Boy should stay in Miami, host of family visit says
 
Host says fear she observed helped in changing her mind

 BY ANA ACLE AND ANDRES VIGLUCCI

 As the Cuban government and Elian Gonzalez's grandmothers bitterly complained
 about the tension-filled Miami meeting with their grandson, visit host Sister Jeanne
 O'Laughlin surprised virtually everyone Thursday by shedding her ``neutral'' stance
 and calling for the boy to stay in the United States.

 O'Laughlin is not only talking about it; she is taking action. O'Laughlin said she
 decided to go to Capitol Hill -- at her own expense -- to lobby U.S. Attorney
 General Janet Reno, a close friend, and other federal officials. Immigration
 officials quickly said O'Laughlin's opinion would not affect their stance that
 Elian should be reunited with his father in Cuba.
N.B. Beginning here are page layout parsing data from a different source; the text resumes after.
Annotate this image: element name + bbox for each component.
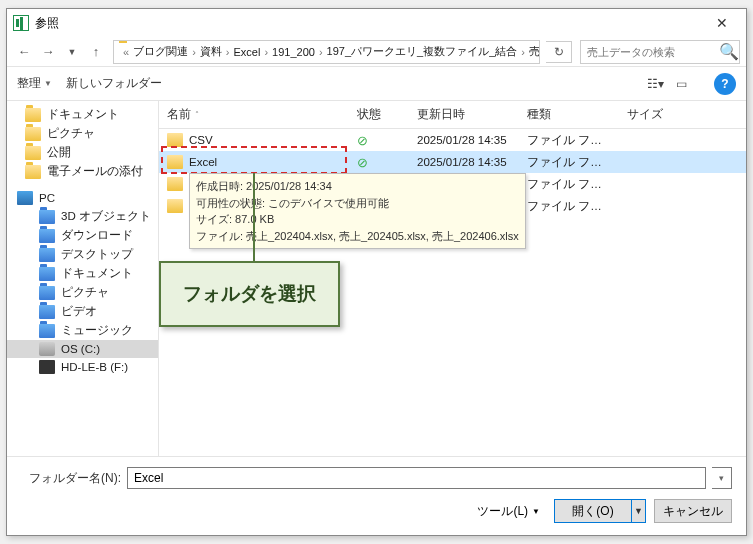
window-title: 参照 [35, 15, 59, 32]
column-status[interactable]: 状態 [349, 107, 409, 122]
tree-item[interactable]: ドキュメント [7, 264, 158, 283]
tree-item[interactable]: ビデオ [7, 302, 158, 321]
folder-icon [39, 324, 55, 338]
tree-item[interactable]: OS (C:) [7, 340, 158, 358]
open-button[interactable]: 開く(O) [554, 499, 632, 523]
cancel-button[interactable]: キャンセル [654, 499, 732, 523]
folder-icon [39, 229, 55, 243]
back-button[interactable]: ← [13, 41, 35, 63]
list-row[interactable]: CSV ⊘ 2025/01/28 14:35 ファイル フォルダー [159, 129, 746, 151]
navigation-tree[interactable]: ドキュメント ピクチャ 公開 電子メールの添付 PC 3D オブジェクト ダウン… [7, 101, 159, 456]
status-ok-icon: ⊘ [349, 155, 409, 170]
open-split-button[interactable]: ▼ [632, 499, 646, 523]
folder-icon [167, 133, 183, 147]
tree-item[interactable]: HD-LE-B (F:) [7, 358, 158, 376]
folder-icon [39, 267, 55, 281]
disk-icon [39, 342, 55, 356]
navigation-row: ← → ▼ ↑ « ブログ関連 › 資料 › Excel › 191_200 ›… [7, 37, 746, 67]
pc-icon [17, 191, 33, 205]
disk-icon [39, 360, 55, 374]
recent-dropdown[interactable]: ▼ [61, 41, 83, 63]
tree-item[interactable]: ダウンロード [7, 226, 158, 245]
excel-app-icon [13, 15, 29, 31]
toolbar: 整理▼ 新しいフォルダー ☷▾ ▭ ? [7, 67, 746, 101]
folder-icon [167, 155, 183, 169]
chevron-icon: « [122, 46, 130, 58]
tree-item-pc[interactable]: PC [7, 189, 158, 207]
folder-icon [39, 210, 55, 224]
search-box[interactable]: 🔍 [580, 40, 740, 64]
tree-item[interactable]: 3D オブジェクト [7, 207, 158, 226]
close-button[interactable]: ✕ [702, 11, 742, 35]
annotation-callout: フォルダを選択 [159, 261, 340, 327]
breadcrumb-seg[interactable]: 売上データ [526, 44, 540, 59]
dialog-footer: フォルダー名(N): ▾ ツール(L)▼ 開く(O) ▼ キャンセル [7, 456, 746, 535]
column-size[interactable]: サイズ [619, 107, 679, 122]
tree-item[interactable]: 公開 [7, 143, 158, 162]
file-list: 名前˄ 状態 更新日時 種類 サイズ CSV ⊘ 2025/01/28 14:3… [159, 101, 746, 456]
folder-icon [25, 165, 41, 179]
folder-icon [25, 146, 41, 160]
folder-icon [39, 248, 55, 262]
status-ok-icon: ⊘ [349, 133, 409, 148]
folder-icon [39, 305, 55, 319]
annotation-connector [253, 173, 255, 271]
column-date[interactable]: 更新日時 [409, 107, 519, 122]
tree-item[interactable]: ピクチャ [7, 283, 158, 302]
breadcrumb-seg[interactable]: 191_200 [269, 46, 318, 58]
address-bar[interactable]: « ブログ関連 › 資料 › Excel › 191_200 › 197_パワー… [113, 40, 540, 64]
folder-icon [167, 177, 183, 191]
chevron-down-icon: ▼ [44, 79, 52, 88]
tree-item[interactable]: 電子メールの添付 [7, 162, 158, 181]
folder-name-input[interactable] [127, 467, 706, 489]
tools-menu[interactable]: ツール(L)▼ [471, 500, 546, 523]
search-icon[interactable]: 🔍 [718, 42, 739, 61]
organize-menu[interactable]: 整理▼ [17, 75, 52, 92]
column-name[interactable]: 名前˄ [159, 107, 349, 122]
breadcrumb-seg[interactable]: Excel [230, 46, 263, 58]
search-input[interactable] [581, 41, 718, 63]
tooltip: 作成日時: 2025/01/28 14:34 可用性の状態: このデバイスで使用… [189, 173, 526, 249]
refresh-button[interactable]: ↻ [546, 41, 572, 63]
folder-name-label: フォルダー名(N): [21, 470, 121, 487]
folder-icon [25, 108, 41, 122]
titlebar: 参照 ✕ [7, 9, 746, 37]
preview-toggle-button[interactable]: ▭ [670, 73, 692, 95]
folder-icon [39, 286, 55, 300]
folder-icon [167, 199, 183, 213]
column-headers: 名前˄ 状態 更新日時 種類 サイズ [159, 101, 746, 129]
sort-caret-icon: ˄ [195, 110, 199, 119]
list-row[interactable]: Excel ⊘ 2025/01/28 14:35 ファイル フォルダー [159, 151, 746, 173]
up-button[interactable]: ↑ [85, 41, 107, 63]
tree-item[interactable]: ミュージック [7, 321, 158, 340]
breadcrumb-seg[interactable]: ブログ関連 [130, 44, 191, 59]
file-open-dialog: 参照 ✕ ← → ▼ ↑ « ブログ関連 › 資料 › Excel › 191_… [6, 8, 747, 536]
breadcrumb-seg[interactable]: 資料 [197, 44, 225, 59]
forward-button[interactable]: → [37, 41, 59, 63]
folder-name-dropdown[interactable]: ▾ [712, 467, 732, 489]
folder-icon [25, 127, 41, 141]
tree-item[interactable]: デスクトップ [7, 245, 158, 264]
view-options-button[interactable]: ☷▾ [644, 73, 666, 95]
new-folder-button[interactable]: 新しいフォルダー [66, 75, 162, 92]
tree-item[interactable]: ピクチャ [7, 124, 158, 143]
breadcrumb-seg[interactable]: 197_パワークエリ_複数ファイル_結合 [324, 44, 521, 59]
column-type[interactable]: 種類 [519, 107, 619, 122]
tree-item[interactable]: ドキュメント [7, 105, 158, 124]
help-button[interactable]: ? [714, 73, 736, 95]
 The Miami family's supporters exulted over O'Laughlin's announcement and
 other unexpected news Thursday:

 A federal judge hearing the family's lawsuit to block the government from sending
 Elian to Cuba put off a hearing until March, giving them time to press for
 proposals in Congress to give the boy U.S. citizenship.

 The National Council of Churches, a U.S. Protestant and Orthodox group that
 sponsored the grandmother's U.S. trip, withdrew from further involvement after the
 Cuban Interests Section in Washington took control of the agenda.

 ``How are we doing? Pretty good,'' said family advisor Armando Gutierrez. ``Strike
 one, Sister Jeanne; strike two, the judge giving us time; strike three, the National
 Council pulling out.''

 POSITIONS HARDEN

 Even as supporters tallied up the score, it seemed evident that Wednesday's
 reunion between Elian and his grandmothers mostly succeeded in hardening
 positions on both sides of the Florida Straits.

 Though it accomplished its main goal of a visit between them, the fallout suggests
 it failed to advance any kind of resolution to the impasse.

 O'Laughlin said in an interview that before the meeting she believed Elian should
 go home. She changed her mind after seeing ``fear emanating'' from both the
 grandmothers, Mariela Quintana and Raquel Rodriguez, and the boy's Miami
 relatives. O'Laughlin, president of Barry University, blamed the fear on the Cuban
 government, though she was not more specific.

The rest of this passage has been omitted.